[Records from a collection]
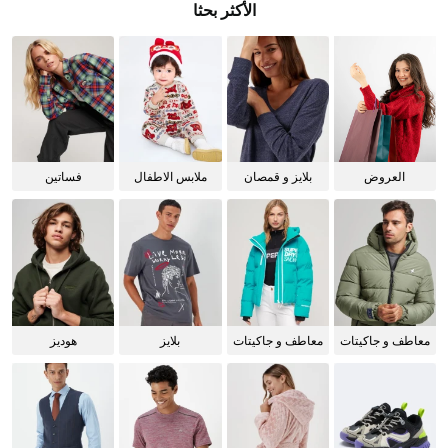
الأكثر بحثا
العروض
بلايز و قمصان
ملابس الاطفال
فساتين
للنساء
معاطف و جاكيتات
معاطف و جاكيتات
بلايز
هوديز
للرجال
للنساء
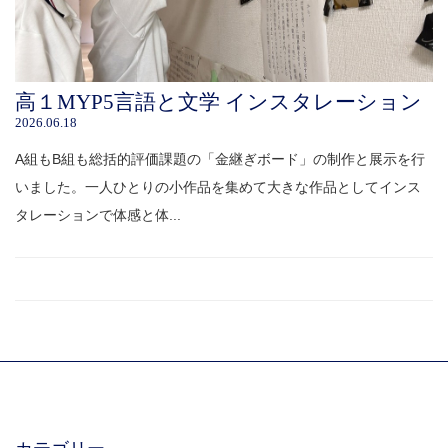
高１MYP5言語と文学 インスタレーション
2026.06.18
A組もB組も総括的評価課題の「金継ぎボード」の制作と展示を行
いました。一人ひとりの小作品を集めて大きな作品としてインス
タレーションで体感と体...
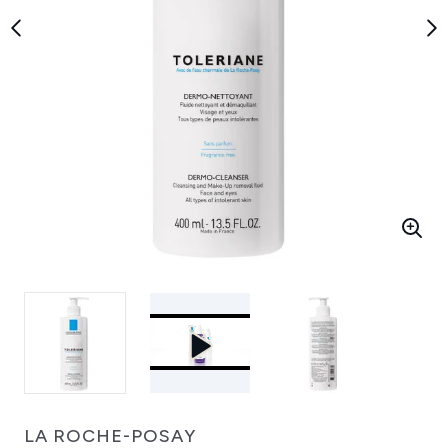
LA ROCHE-POSAY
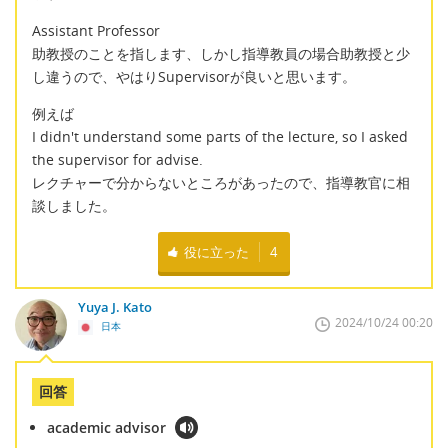
Assistant Professor
助教授のことを指します、しかし指導教員の場合助教授と少
し違うので、やはりSupervisorが良いと思います。
例えば
I didn't understand some parts of the lecture, so I asked
the supervisor for advise.
レクチャーで分からないところがあったので、指導教官に相
談しました。
役に立った
4
Yuya J. Kato
2024/10/24 00:20
日本
回答
academic advisor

**Your assignment**
Copy exactly, with no pictures, the lines from the line containing "高１MYP5言語と文学 インスタレーション" through the last line of the records above.

**Result for this task**
高１MYP5言語と文学 インスタレーション
2026.06.18
A組もB組も総括的評価課題の「金継ぎボード」の制作と展示を行
いました。一人ひとりの小作品を集めて大きな作品としてインス
タレーションで体感と体...
LA ROCHE-POSAY
Assistant Professor
助教授のことを指します、しかし指導教員の場合助教授と少
し違うので、やはりSupervisorが良いと思います。
例えば
I didn't understand some parts of the lecture, so I asked
the supervisor for advise.
レクチャーで分からないところがあったので、指導教官に相
談しました。
役に立った
4
Yuya J. Kato
2024/10/24 00:20
日本
回答
academic advisor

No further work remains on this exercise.